In August 2015, the FASB issued ASU No. 2015-15, Disclosure of Uncertainties about an Entity’s Ability to Continue as a Going Concern. (“ASU 2015-15”). This ASU provides guidance about management’s responsibility to evaluate whether there is substantial doubt about the organization’s ability to continue as a going concern and provides principles and definitions that are intended to reduce diversity in the timing and content of disclosures that are commonly provided by organizations today in the financial statement footnotes. ASU 2015-15 is effective for annual periods ending after December 15, 2016, and interim periods within annual periods beginning after December 15, 2016. Early application is permitted for annual or interim reporting periods for which the financial statements have not previously been issued. The Company is in the process of evaluating the impact of adoption on its consolidated financial statements.

In November 2015, the FASB issued ASU No. 2015-17, Balance Sheet Classification of Deferred Taxes, requiring all deferred tax assets and liabilities, and any related valuation allowance, to be classified as non-current on the balance sheet. The classification change for all deferred taxes as non-current simplifies entities’ processes as it eliminates the need to separately identify the net current and net non-current deferred tax asset or liability in each jurisdiction and allocate valuation allowances. Early adoption is permitted. The adoption of this guidance is not expected to have an impact on the Company’s consolidated financial statements.

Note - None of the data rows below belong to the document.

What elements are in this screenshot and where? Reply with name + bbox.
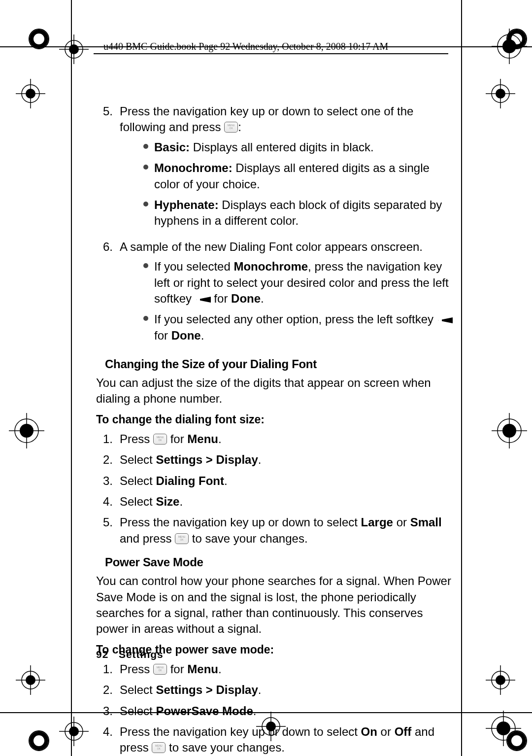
page-header: u440 BMC Guide.book Page 92 Wednesday, O… — [103, 41, 388, 52]
step-number: 5. — [96, 515, 113, 547]
bullet-text: . — [201, 329, 204, 342]
section-paragraph: You can adjust the size of the digits th… — [96, 375, 456, 407]
menu-ok-button-icon — [153, 664, 167, 675]
footer-section: Settings — [119, 649, 164, 660]
sec2-step-4: 4. Press the navigation key up or down t… — [96, 724, 456, 756]
bullet-text: . — [261, 292, 264, 305]
registration-mark-tl — [27, 27, 51, 51]
step-text: Select — [120, 495, 156, 508]
step-number: 5. — [96, 103, 113, 234]
step-text: : — [238, 120, 241, 134]
crop-mark-icon — [486, 665, 515, 695]
step-text: . — [258, 683, 262, 696]
section-heading-changing-size: Changing the Size of your Dialing Font — [105, 357, 456, 371]
step-text: Select — [120, 683, 156, 696]
menu-ok-button-icon — [175, 533, 189, 544]
step-text: Press the navigation key up or down to s… — [120, 104, 413, 134]
registration-mark-bl — [27, 729, 51, 753]
step-bold: Large — [361, 515, 393, 529]
bullet-label: Basic: — [154, 140, 190, 154]
bullet-if-monochrome: If you selected Monochrome, press the na… — [143, 259, 456, 307]
bullet-bold: Done — [231, 292, 261, 305]
right-rule — [461, 0, 462, 756]
bullet-bold: Monochrome — [233, 260, 308, 273]
step-number: 3. — [96, 703, 113, 719]
bullet-text: for — [154, 329, 171, 342]
step-5: 5. Press the navigation key up or down t… — [96, 103, 456, 234]
bullet-icon — [143, 316, 148, 321]
step-number: 1. — [96, 661, 113, 677]
bullet-icon — [143, 165, 148, 170]
step-text: . — [218, 662, 222, 676]
step-bold: Settings > Display — [156, 453, 258, 466]
step-text: . — [179, 495, 183, 508]
left-rule — [71, 0, 72, 756]
crop-mark-icon — [16, 79, 45, 108]
sec2-step-2: 2. Select Settings > Display. — [96, 682, 456, 698]
step-text: . — [258, 453, 262, 466]
bullet-text: for — [211, 292, 231, 305]
crop-mark-icon — [486, 711, 521, 746]
step-text: or — [377, 725, 395, 738]
step-text: . — [253, 704, 257, 718]
step-bold: Settings > Display — [156, 683, 258, 696]
step-text: Press — [120, 432, 153, 446]
step-text: Press the navigation key up or down to s… — [120, 515, 361, 529]
step-text: or — [393, 515, 410, 529]
step-bold: Size — [156, 495, 179, 508]
step-text: for — [167, 432, 187, 446]
bullet-icon — [143, 263, 148, 268]
step-text: to save your changes. — [189, 532, 307, 545]
crop-mark-icon — [486, 79, 515, 108]
step-text: . — [218, 432, 222, 446]
step-bold: Off — [395, 725, 412, 738]
step-number: 2. — [96, 682, 113, 698]
bullet-basic: Basic: Displays all entered digits in bl… — [143, 139, 456, 155]
crop-mark-icon — [9, 413, 44, 448]
step-bold: PowerSave Mode — [156, 704, 253, 718]
crop-mark-icon — [492, 29, 527, 64]
sec1-step-1: 1. Press for Menu. — [96, 431, 456, 447]
bullet-text: Displays all entered digits in black. — [190, 140, 374, 154]
section-paragraph: You can control how your phone searches … — [96, 573, 456, 637]
bullet-monochrome: Monochrome: Displays all entered digits … — [143, 160, 456, 192]
sec2-step-1: 1. Press for Menu. — [96, 661, 456, 677]
svg-point-5 — [32, 733, 46, 748]
bullet-hyphenate: Hyphenate: Displays each block of digits… — [143, 197, 456, 229]
step-text: to save your changes. — [166, 741, 284, 754]
menu-ok-button-icon — [224, 122, 238, 133]
bullet-bold: Done — [171, 329, 201, 342]
step-text: . — [224, 474, 228, 487]
step-number: 1. — [96, 431, 113, 447]
page-number: 92 — [96, 649, 108, 660]
bullet-label: Hyphenate: — [154, 198, 219, 211]
step-bold: Menu — [187, 432, 218, 446]
crop-mark-icon — [59, 34, 89, 64]
step-text: Select — [120, 453, 156, 466]
menu-ok-button-icon — [152, 742, 166, 753]
step-text: Select — [120, 474, 156, 487]
step-text: for — [167, 662, 187, 676]
step-text: A sample of the new Dialing Font color a… — [120, 240, 423, 253]
sec1-step-5: 5. Press the navigation key up or down t… — [96, 515, 456, 547]
left-softkey-icon — [437, 312, 453, 320]
subheading-dialing-font-size: To change the dialing font size: — [96, 413, 456, 426]
step-text: Press the navigation key up or down to s… — [120, 725, 361, 738]
step-number: 4. — [96, 494, 113, 510]
step-bold: On — [361, 725, 377, 738]
step-number: 3. — [96, 473, 113, 489]
step-number: 2. — [96, 452, 113, 468]
sec1-step-2: 2. Select Settings > Display. — [96, 452, 456, 468]
sec2-step-3: 3. Select PowerSave Mode. — [96, 703, 456, 719]
svg-point-1 — [32, 32, 46, 46]
step-6: 6. A sample of the new Dialing Font colo… — [96, 239, 456, 348]
bullet-label: Monochrome: — [154, 161, 233, 174]
sec1-step-4: 4. Select Size. — [96, 494, 456, 510]
step-text: Select — [120, 704, 156, 718]
step-bold: Dialing Font — [156, 474, 224, 487]
step-number: 6. — [96, 239, 113, 348]
bullet-icon — [143, 202, 148, 206]
step-text: Press — [120, 662, 153, 676]
step-bold: Small — [410, 515, 442, 529]
step-text: and press — [120, 532, 175, 545]
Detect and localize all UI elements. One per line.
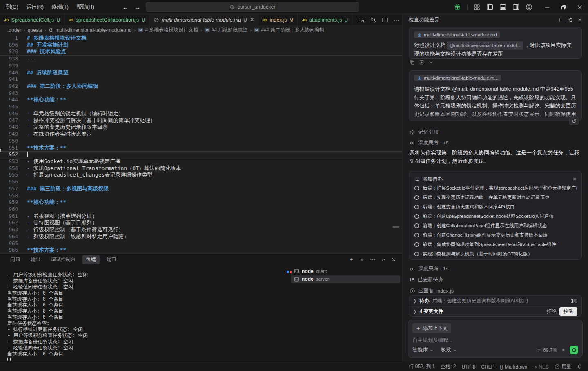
menu-item-2[interactable]: 终端(T): [49, 2, 72, 12]
todo-progress-row[interactable]: ❯ 待办 后端：创建变更历史查询和版本回滚API接口 3/8: [409, 296, 581, 306]
viewed-file-row[interactable]: 已查看 index.js: [410, 287, 454, 294]
code-line-956[interactable]: 956: [0, 179, 402, 186]
deep-thinking-row-1[interactable]: 深度思考 · 7s: [410, 139, 448, 146]
status-usage[interactable]: 用量: [555, 363, 571, 370]
code-line-964[interactable]: 964- 列级权限控制（敏感列对特定用户隐藏）: [0, 233, 402, 240]
memory-reference-row[interactable]: 记忆引用: [410, 129, 439, 136]
code-line-955[interactable]: 955- 扩展spreadsheet_changes表记录详细操作类型: [0, 172, 402, 179]
editor-scrollbar[interactable]: [392, 226, 399, 228]
panel-tab-输出[interactable]: 输出: [27, 255, 44, 264]
code-line-949[interactable]: 949- 在线协作者实时状态展示: [0, 131, 402, 138]
tab-index.js[interactable]: JSindex.jsM: [258, 14, 298, 25]
terminal-item-client[interactable]: nodeclient: [291, 267, 400, 275]
code-line-946[interactable]: 946- 单元格级别的锁定机制（编辑时锁定）: [0, 110, 402, 117]
todo-updated-row[interactable]: 已更新待办: [410, 276, 443, 283]
code-line-960[interactable]: 960: [0, 206, 402, 213]
menu-item-0[interactable]: 到(G): [2, 2, 22, 12]
code-editor[interactable]: 1# 多维表格模块设计文档896## 开发实施计划928### 技术风险点 93…: [0, 35, 402, 253]
composer-input[interactable]: 自主规划及编程...: [412, 337, 578, 344]
todo-item-2[interactable]: 后端：创建变更历史查询和版本回滚API接口: [414, 202, 577, 212]
attached-file-chip-2[interactable]: multi-dimensional-table-module.m...: [414, 75, 501, 81]
gift-icon[interactable]: [454, 4, 461, 11]
window-close-icon[interactable]: [572, 0, 588, 14]
viewed-file-name[interactable]: index.js: [437, 288, 454, 294]
code-line-939[interactable]: 939: [0, 63, 402, 69]
status-nes[interactable]: ⇥NES: [533, 364, 549, 370]
collapse-icon[interactable]: [428, 60, 434, 65]
new-terminal-icon[interactable]: ＋: [348, 256, 354, 264]
code-line-938[interactable]: 938---: [0, 56, 402, 63]
todo-close-icon[interactable]: ✕: [573, 177, 577, 182]
reject-button[interactable]: 拒绝: [547, 308, 557, 315]
search-input[interactable]: cursor_undocker: [146, 2, 359, 12]
tab-attachments.js[interactable]: JSattachments.jsU: [298, 14, 352, 25]
code-line-950[interactable]: 950: [0, 138, 402, 145]
panel-tab-调试控制台[interactable]: 调试控制台: [47, 255, 79, 264]
code-line-928[interactable]: 928### 技术风险点: [0, 48, 402, 55]
breadcrumb-item-0[interactable]: .qoder: [7, 27, 21, 33]
terminal-output[interactable]: - 用户等级积分检查任务状态: 空闲- 数据库备份任务状态: 空闲- 经验值同步…: [7, 272, 277, 361]
breadcrumb-item-2[interactable]: multi-dimensional-table-module.md: [49, 27, 132, 33]
code-line-959[interactable]: 959**核心功能：**: [0, 199, 402, 206]
copy-icon[interactable]: [410, 60, 415, 65]
new-chat-icon[interactable]: ＋: [556, 16, 562, 24]
code-line-940[interactable]: 940## 后续阶段展望: [0, 69, 402, 76]
code-line-965[interactable]: 965: [0, 240, 402, 247]
status-language[interactable]: {}Markdown: [500, 364, 527, 370]
agent-mode-select[interactable]: 智能体: [412, 346, 434, 353]
split-editor-icon[interactable]: [382, 17, 388, 23]
panel-more-icon[interactable]: ⋯: [370, 256, 376, 263]
code-line-958[interactable]: 958: [0, 192, 402, 199]
code-line-942[interactable]: 942### 第二阶段：多人协同编辑: [0, 83, 402, 90]
code-line-944[interactable]: 944**核心功能：**: [0, 96, 402, 103]
toggle-sidebar-right-icon[interactable]: [512, 4, 519, 11]
changed-files-row[interactable]: ❯ 4 变更文件 拒绝 接受: [409, 306, 581, 316]
nav-forward-icon[interactable]: →: [134, 4, 140, 11]
customize-layout-icon[interactable]: [474, 4, 480, 11]
todo-item-1[interactable]: 后端：实现变更历史记录功能，在单元格更新时自动记录历史: [414, 193, 577, 202]
menu-item-1[interactable]: 运行(R): [23, 2, 47, 12]
tab-SpreadsheetCell.js[interactable]: JSSpreadsheetCell.jsU: [0, 14, 65, 25]
breadcrumb-item-4[interactable]: M## 后续阶段展望: [205, 27, 248, 34]
todo-item-3[interactable]: 前端：创建useSpreadsheetSocket hook处理Socket.i…: [414, 212, 577, 221]
tab-spreadsheetCollaboration.js[interactable]: JSspreadsheetCollaboration.jsU: [65, 14, 149, 25]
code-line-953[interactable]: 953- 使用Socket.io实现单元格锁定广播: [0, 158, 402, 165]
context-usage[interactable]: 69.7%: [537, 347, 557, 353]
todo-item-5[interactable]: 前端：创建ChangeHistory组件显示变更历史和支持版本回滚: [414, 230, 577, 240]
history-icon[interactable]: ⟲: [568, 17, 572, 23]
notifications-bell-icon[interactable]: [577, 364, 582, 369]
git-compare-icon[interactable]: [370, 17, 376, 23]
code-line-1[interactable]: 1# 多维表格模块设计文档: [0, 35, 402, 42]
todo-item-7[interactable]: 实现冲突检测与解决机制（基于时间戳的OT简化版）: [414, 249, 577, 259]
effort-select[interactable]: 极致: [441, 346, 457, 353]
code-line-954[interactable]: 954- 实现Operational Transformation（OT）算法的…: [0, 165, 402, 172]
toggle-panel-bottom-icon[interactable]: [499, 4, 506, 11]
status-encoding[interactable]: UTF-8: [462, 364, 476, 370]
attached-file-chip[interactable]: multi-dimensional-table-module.md: [414, 31, 500, 38]
deep-thinking-row-2[interactable]: 深度思考 · 1s: [410, 266, 448, 273]
todo-item-6[interactable]: 前端：集成协同编辑功能到SpreadsheetDetail和VirtualTab…: [414, 240, 577, 249]
terminal-dropdown-icon[interactable]: [360, 257, 364, 262]
duplicate-icon[interactable]: [419, 60, 424, 65]
panel-tab-问题[interactable]: 问题: [7, 255, 24, 264]
todo-item-4[interactable]: 前端：创建CollaborationPanel组件显示在线用户和编辑状态: [414, 221, 577, 230]
code-line-943[interactable]: 943: [0, 90, 402, 97]
toggle-sidebar-left-icon[interactable]: [486, 4, 493, 11]
window-minimize-icon[interactable]: [539, 0, 555, 14]
code-line-948[interactable]: 948- 完整的变更历史记录和版本回溯: [0, 124, 402, 131]
code-line-951[interactable]: 951**技术方案：**: [0, 145, 402, 152]
enhance-prompt-icon[interactable]: ✦: [561, 347, 566, 353]
panel-tab-终端[interactable]: 终端: [82, 255, 100, 264]
tab-multi-dimensional-table-module.md[interactable]: multi-dimensional-table-module.mdU✕: [149, 14, 258, 25]
assistant-close-icon[interactable]: [578, 18, 582, 22]
panel-tab-端口[interactable]: 端口: [103, 255, 120, 264]
add-context-chip[interactable]: ＋ 添加上下文: [412, 323, 451, 333]
terminal-item-server[interactable]: nodeserver: [291, 275, 400, 284]
account-icon[interactable]: [526, 4, 532, 11]
status-cursor-position[interactable]: 行 952, 列 1: [409, 363, 435, 370]
breadcrumb-item-5[interactable]: M### 第二阶段：多人协同编辑: [254, 27, 324, 34]
accept-button[interactable]: 接受: [559, 307, 577, 316]
code-line-941[interactable]: 941: [0, 76, 402, 83]
more-actions-icon[interactable]: ⋯: [394, 17, 399, 23]
breadcrumb-item-1[interactable]: quests: [28, 27, 42, 33]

In February 2016, the FASB issued ASU No. 2016-02, Leases, requiring lessee’s to recognize assets and liabilities for leases with lease terms of more than 12 months in the balance sheet. Leases will be classified as either finance or operating, with classification affecting the pattern of expense recognition in the income statement. The new guidance is effective for fiscal years and for interim periods within those fiscal years, beginning after December 15, 2018. A modified retrospective transition approach is required for lessees for capital and operating leases existing at, or entered into after, the beginning of the earliest comparative period presented in the financial statements, with certain practical expedients available. The Company is currently evaluating the impact of the adoption on its consolidated financial statements.